The bottom line is that to fully fund a revocable living trust that is designed to avoid probate, the question is not so much “what do you need to put in?” as “what can you afford to leave out?” Anything that will become part of an estate if left out should be transferred into the trust.

Irrevocable Trusts

While revocable living trusts are extremely popular, they are certainly not the only types of trusts used commonly in Texas. Revocable trusts help your loved ones avoid the delays and costs of probate, but they don’t provide any protection for the trust property. Irrevocable trusts can provide that protection, so estate planning attorneys create many different types of irrevocable trusts to protect assets for various purposes.

To fully fund one of these trusts, you need to ensure that you’ve transferred enough property in to enable the trust to fulfill its mission.

Some different types of irrevocable trusts and their funding needs include:

  • Education trusts to pay for college for a loved one. To be fully funded, it would need to include assets that would be expected to grow to provide enough funds to pay for college expenses.
  • Qualified personal residence trusts are designed to enable a home to pass to loved ones without accruing estate or gift tax liability. To fully fund this type of trust, you need to create a new deed transferring ownership of the home to the trust.
  • Asset protection trusts to safeguard assets from liability in case of lawsuits or other actions. Funding this type of trust is a balancing act – since you may not have access to property transferred into the trust, you will need to leave out enough resources to meet your needs.
  • Special needs trusts to provide benefits for a loved one with special needs. The trust holds property on their behalf so that the property is not counted against them and won’t interfere with their ability to receive benefits such as Medicaid. If the funds in the trust come from assets owned by the beneficiary who has special needs, the trust would be fully funded when it includes enough assets to keep the beneficiary below the resource and income limits for benefits. If the funds in the trust come from a third party, such as a parent, the trust is fully funded when it includes enough assets to meet the anticipated needs of the beneficiary.
  • Asset protection trusts for long-term care to preserve assets while establishing eligibility for Medicaid benefits to cover the cost of long-term care in a nursing home or at home. It may take five years to become eligible for long-term care benefits after establishing the trust, so it is important to leave sufficient assets out to meet needs until that time.
  • Charitable trusts that provide support to a nonprofit organization while also supplying tax benefits to the creator and resources for the trust creator or beneficiaries. Amounts needed to fully fund the trust could vary considerably.
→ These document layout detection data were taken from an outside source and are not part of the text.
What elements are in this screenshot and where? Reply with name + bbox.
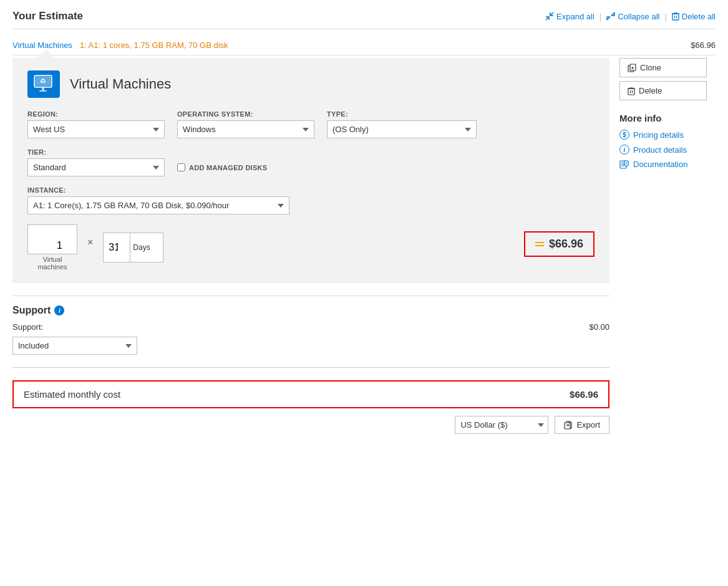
divider: |: [598, 12, 603, 21]
documentation-label: Documentation: [633, 160, 687, 169]
expand-icon: [545, 12, 554, 21]
calc-row: Virtualmachines × Days Hours Months: [27, 224, 595, 271]
pricing-details-link[interactable]: $ Pricing details: [619, 130, 716, 140]
support-header: Support i: [12, 305, 609, 316]
type-select[interactable]: (OS Only) SQL Server Standard SQL Server…: [327, 120, 477, 138]
equals-icon: [535, 242, 544, 246]
days-box[interactable]: Days Hours Months: [103, 233, 163, 262]
support-select[interactable]: Included Developer Standard Professional…: [12, 337, 137, 355]
document-icon: [619, 160, 629, 169]
vm-card-header: Virtual Machines: [27, 70, 595, 98]
form-row-2: TIER: Standard Basic ADD MANAGED DISKS: [27, 148, 595, 176]
export-label: Export: [576, 420, 600, 430]
instance-label: INSTANCE:: [27, 186, 289, 194]
clone-button[interactable]: Clone: [619, 58, 707, 77]
form-row-3: INSTANCE: A1: 1 Core(s), 1.75 GB RAM, 70…: [27, 186, 595, 214]
right-panel: Clone Delete More info $ Pricing details: [609, 58, 716, 434]
vm-card-title: Virtual Machines: [70, 76, 171, 92]
region-group: REGION: West US East US North Europe: [27, 110, 165, 138]
collapse-all-button[interactable]: Collapse all: [606, 12, 659, 21]
quantity-box[interactable]: [27, 224, 77, 254]
section-divider: [12, 367, 609, 368]
monitor-svg: [33, 75, 54, 94]
os-label: OPERATING SYSTEM:: [177, 110, 314, 118]
trash-icon: [672, 12, 679, 21]
svg-rect-6: [565, 423, 570, 429]
content-area: Virtual Machines REGION: West US East US…: [12, 58, 716, 434]
clone-label: Clone: [640, 63, 661, 72]
card-arrow: [37, 49, 55, 58]
os-select[interactable]: Windows Linux: [177, 120, 314, 138]
estimated-cost-value: $66.96: [570, 389, 598, 400]
vm-title-link[interactable]: Virtual Machines: [12, 41, 72, 50]
days-input[interactable]: [109, 242, 127, 253]
svg-rect-11: [624, 161, 628, 166]
product-details-label: Product details: [633, 145, 687, 155]
vm-summary-row: Virtual Machines 1: A1: 1 cores, 1.75 GB…: [12, 37, 716, 55]
svg-rect-9: [628, 89, 634, 95]
delete-icon: [628, 87, 635, 95]
clone-icon: [628, 64, 636, 72]
vm-icon: [27, 70, 60, 98]
currency-select[interactable]: US Dollar ($) Euro (€) British Pound (£)…: [455, 416, 548, 434]
region-select[interactable]: West US East US North Europe: [27, 120, 165, 138]
estimated-cost-box: Estimated monthly cost $66.96: [12, 380, 609, 408]
support-section: Support i Support: $0.00 Included Develo…: [12, 295, 609, 355]
days-group: Days Hours Months: [103, 233, 163, 262]
estimated-cost-label: Estimated monthly cost: [24, 389, 120, 400]
vm-config-summary: 1: A1: 1 cores, 1.75 GB RAM, 70 GB disk: [80, 41, 228, 50]
instance-group: INSTANCE: A1: 1 Core(s), 1.75 GB RAM, 70…: [27, 186, 289, 214]
page-title: Your Estimate: [12, 10, 83, 22]
quantity-label: Virtualmachines: [37, 256, 67, 271]
instance-select[interactable]: A1: 1 Core(s), 1.75 GB RAM, 70 GB Disk, …: [27, 196, 289, 214]
svg-rect-0: [672, 14, 679, 20]
days-unit-select[interactable]: Days Hours Months: [130, 233, 160, 262]
tier-group: TIER: Standard Basic: [27, 148, 165, 176]
svg-rect-5: [39, 90, 47, 92]
type-group: TYPE: (OS Only) SQL Server Standard SQL …: [327, 110, 477, 138]
quantity-input[interactable]: [33, 240, 72, 251]
quantity-group: Virtualmachines: [27, 224, 77, 271]
tier-select[interactable]: Standard Basic: [27, 158, 165, 176]
type-label: TYPE:: [327, 110, 477, 118]
region-label: REGION:: [27, 110, 165, 118]
tier-label: TIER:: [27, 148, 165, 156]
vm-card: Virtual Machines REGION: West US East US…: [12, 58, 609, 283]
page-header: Your Estimate Expand all | Collapse all …: [12, 10, 716, 29]
collapse-icon: [606, 12, 615, 21]
form-row-1: REGION: West US East US North Europe OPE…: [27, 110, 595, 138]
managed-disks-label: ADD MANAGED DISKS: [189, 164, 268, 171]
pricing-details-label: Pricing details: [633, 130, 684, 140]
divider-2: |: [663, 12, 667, 21]
vm-row-price: $66.96: [691, 41, 716, 50]
support-row: Support: $0.00: [12, 322, 609, 332]
support-price: $0.00: [589, 322, 609, 332]
managed-disks-checkbox[interactable]: [177, 163, 185, 171]
vm-row-left: Virtual Machines 1: A1: 1 cores, 1.75 GB…: [12, 41, 228, 50]
delete-all-button[interactable]: Delete all: [672, 12, 716, 21]
vm-total-price: $66.96: [549, 238, 583, 251]
svg-rect-4: [42, 87, 44, 90]
documentation-link[interactable]: Documentation: [619, 160, 716, 169]
header-actions: Expand all | Collapse all | Delete all: [545, 12, 716, 21]
support-select-wrapper: Included Developer Standard Professional…: [12, 337, 137, 355]
price-highlight: $66.96: [524, 231, 595, 257]
support-label: Support:: [12, 322, 43, 332]
delete-label: Delete: [639, 86, 662, 95]
main-panel: Virtual Machines REGION: West US East US…: [12, 58, 609, 434]
right-panel-buttons: Clone Delete: [619, 58, 716, 100]
export-button[interactable]: Export: [555, 416, 609, 434]
os-group: OPERATING SYSTEM: Windows Linux: [177, 110, 314, 138]
info-circle-icon: i: [619, 145, 629, 155]
expand-all-button[interactable]: Expand all: [545, 12, 595, 21]
footer-row: US Dollar ($) Euro (€) British Pound (£)…: [12, 416, 609, 434]
support-title: Support: [12, 305, 51, 316]
multiply-sign: ×: [87, 237, 93, 248]
support-info-badge[interactable]: i: [54, 305, 64, 315]
delete-button[interactable]: Delete: [619, 81, 707, 100]
product-details-link[interactable]: i Product details: [619, 145, 716, 155]
dollar-circle-icon: $: [619, 130, 629, 140]
export-icon: [564, 421, 573, 430]
managed-disks-group: ADD MANAGED DISKS: [177, 163, 268, 171]
more-info-links: $ Pricing details i Product details Docu…: [619, 130, 716, 169]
As you can see, trust funding is not a straightforward concept. In many cases, it is a matter of judgment and requires a certain amount of educated guesswork.

Reviewing Trust Funding is a Critical Task

For new trusts as well as trusts that have been in operation for some time, it is a good idea to review trust assets with a legal or financial professional periodically to ensure that the right assets are included to meet the trust’s objectives. As markets rise and fall and laws change, the ability of a trust funding to keep up with trust needs may shift drastically. 

It may be advisable to add more assets to a trust or, in the case of a revocable trust, remove some property from the trust. Your attorney or other professional should help you review ownership of assets that are supposed to be in the trust to ensure that the documentation is correct.

The Nordhaus Firm Can Help You Create or Manage a Trust

Funding and other duties of trust administration can be complicated, and even when you understand what needs to be done, you may not have the time or focus to devote to the task. At The Nordhaus Firm, we can help. We assist with all aspects of trust creation and administration. We know how critical it is to ensure your trust is fully funded, and we would be happy to review your assets to determine whether it might be wise to make some changes.